Some of the most high-profile clashes have come in Northern Virginia as conservative parents push back against school COVID-19 policies, racial equity initiatives, and other controversial positions. The issue has been thrust into the center of the state’s gubernatorial race, with Republican Glenn Youngkin’s ads hammering Democrat Terry McAuliffe for suggesting at a recent debate that parents should not dictate school curriculums.

Recent polls suggest that race is nearly tied, with Youngkin making gains in Northern Virginia suburbs that had been trending Democratic. An Emerson College survey conducted earlier this month found 52% of likely Virginia voters believe parents should have more influence than school boards in what their children learn.

The Associated Press reported Republicans are watching the Virginia race closely to see how potent Youngkin’s education stance is with swing voters. If he becomes the first GOP candidate to win statewide in over a decade, the party is likely to redouble its efforts to mobilize opposition to liberal-leaning school boards heading into 2022.

“Glenn Youngkin is harnessing the energy of parents that are frustrated and fed up,” a Youngkin representative said.

School districts have often found themselves ensnared in larger political battles this year. Several school boards in Florida are facing competing pressure from the state Board of Education and the federal government over Gov. Ron DeSantis’ efforts to fine districts that impose mask mandates.
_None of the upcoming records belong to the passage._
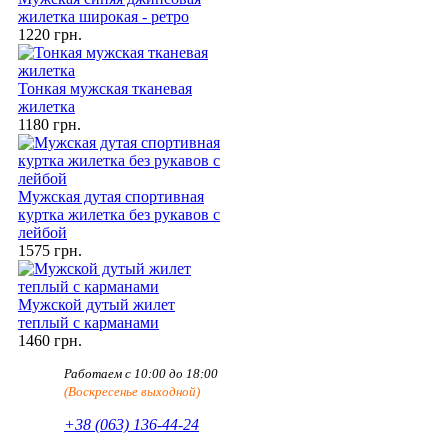
жилетка широкая - ретро
1220 грн.
Тонкая мужская тканевая
жилетка
1180 грн.
Мужская дутая спортивная
куртка жилетка без рукавов с
лейбой
1575 грн.
Мужской дутый жилет
теплый с карманами
1460 грн.
Работаем с 10:00 до 18:00
(Воскресенье выходной)
+38 (063) 136-44-24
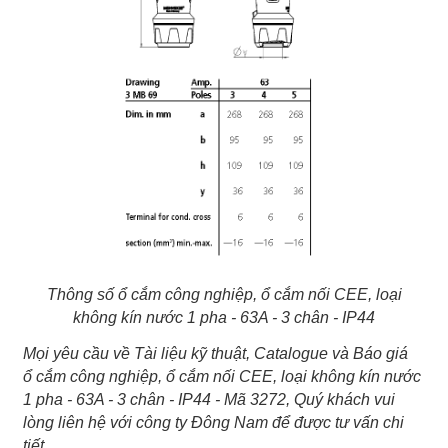
Thông số ổ cắm công nghiệp, ổ cắm nối CEE, loại
không kín nước 1 pha - 63A - 3 chân - IP44
Mọi yêu cầu về Tài liệu kỹ thuật, Catalogue và Báo giá
ổ cắm công nghiệp, ổ cắm nối CEE, loại không kín nước
1 pha - 63A - 3 chân - IP44 - Mã 3272, Quý khách vui
lòng liên hệ với công ty Đông Nam để được tư vấn chi
tiết.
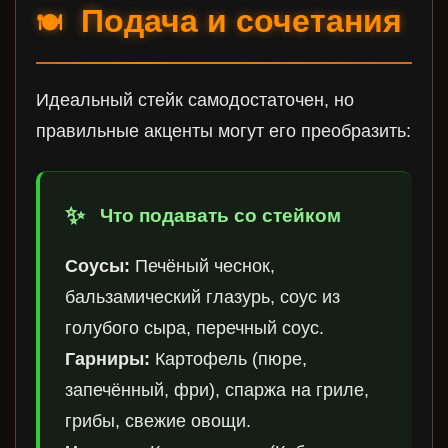
Подача и сочетания
🍽️
Идеальный стейк самодостаточен, но
правильные акценты могут его преобразить:
Что подавать со стейком
Соусы:
Печёный чеснок,
бальзамический глазурь, соус из
голубого сыра, перечный соус.
Гарниры:
Картофель (пюре,
запечённый, фри), спаржа на гриле,
грибы, свежие овощи.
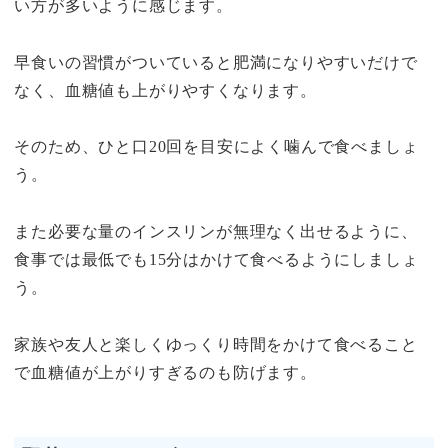
い方が多いように感じます。
早食いの習慣がついていると肥満になりやすいだけで
なく、血糖値も上がりやすくなります。
そのため、ひと口20回を目安によく噛んで食べましょ
う。
また必要な量のインスリンが無理なく出せるように、
食事では最低でも15分はかけて食べるようにしましょ
う。
家族や友人と楽しくゆっくり時間をかけて食べること
で血糖値が上がりすぎるのも防げます。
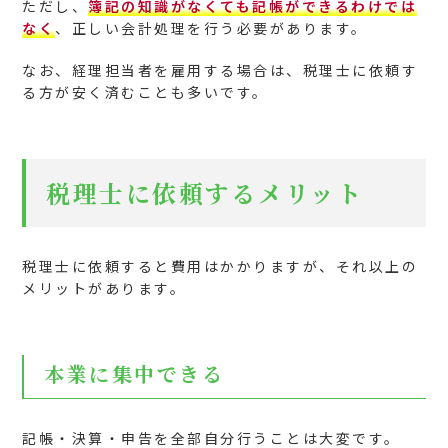
ただし、
簿記の知識がなくても記帳ができるわけでは
なく
、正しい会計処理を行う必要があります。
なお、経理担当者を雇用する場合は、税理士に依頼す
る方が安く済むことも多いです。
税理士に依頼するメリット
税理士に依頼すると費用はかかりますが、それ以上の
メリットがあります。
本業に集中できる
記帳・決算・申告を全部自分行うことは大変です。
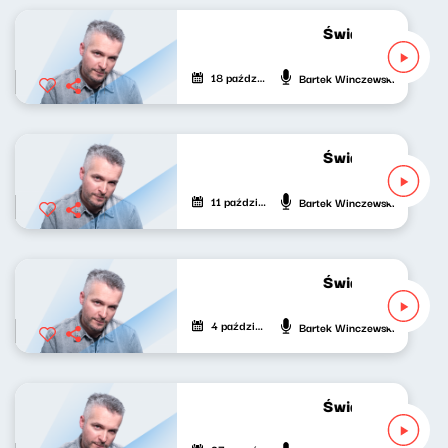
Świat naszej muz
18 października 2022
Bartek Winczewski
Świat naszej muz
11 października 2022
Bartek Winczewski
Świat naszej muz
4 października 2022
Bartek Winczewski
Świat naszej muz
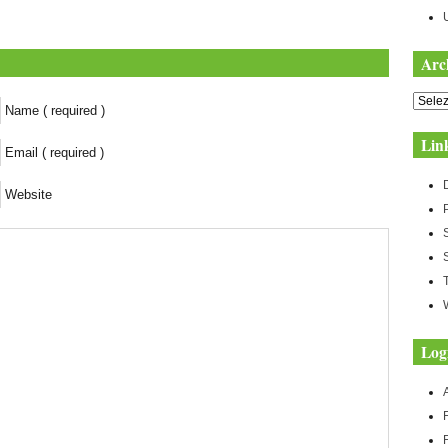
Arc
Archiv
Name ( required )
Lin
Email ( required )
Website
Log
Scribner said questions of health policy and education policy are not always clear-cut, and different responses in different areas are normal. There have been some instances of administrative mismanagement during the pandemic, but school district policies typically reflect the consensus of their communities.

I think, generally, we’re seeing democracy in action,” he said.

According to Laats, the executive branch has ventured into school board battles in the past, but in the 1970s and 1980s, it often sided with conservative protesters. Garland’s memo was relatively mild, but it made clear where the Biden administration stands today.

The memo will not send FBI agents storming into school board meetings to arrest anyone,” Laats said. “But it does signal Biden administration opposition to anti-mask, anti-vaccine, anti-Critical Race Theory protesters who trash civil norms to disrupt meetings and threaten their neighbors.

Republicans maintain protesters who disrupt school board proceedings often have genuine concerns about decisions that affect their children. Sen. Paul said it is “a really sad state of affairs” that the federal government might try to intervene instead of leaving any necessary investigations in the hands of local police.

“If you’re at a school board meeting and you push somebody, touch somebody, if you start screaming, there are local ordinances, there are rules,” Paul said Thursday.

The White House and its allies insist President Biden supports the right to protest, but they believe recent events raise serious safety concerns that could merit a federal response. They insist law-abiding parents have nothing to fear, though.

“Go to a city council or school board meeting and express dissent... but when it starts to get violent and people on these boards start to get threats, sadly, we have to protect them,” Sen. Kaine said.